The data that follows must be transcribed in full and exactly, minus the pictures.

Start of Supplied information

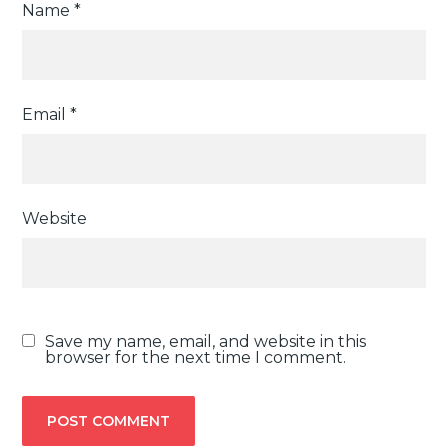
Name
*
Email
*
Website
Save my name, email, and website in this
browser for the next time I comment.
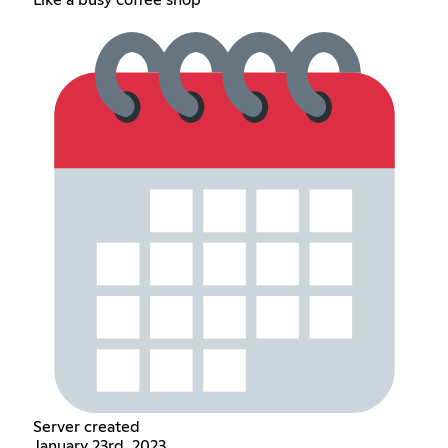
Like a busy coffee shop
Server created
January 23rd, 2023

End of Supplied information

*Answer area*:
Name
*
Email
*
Website
Save my name, email, and website in this
browser for the next time I comment.
Like a busy coffee shop
Server created
January 23rd, 2023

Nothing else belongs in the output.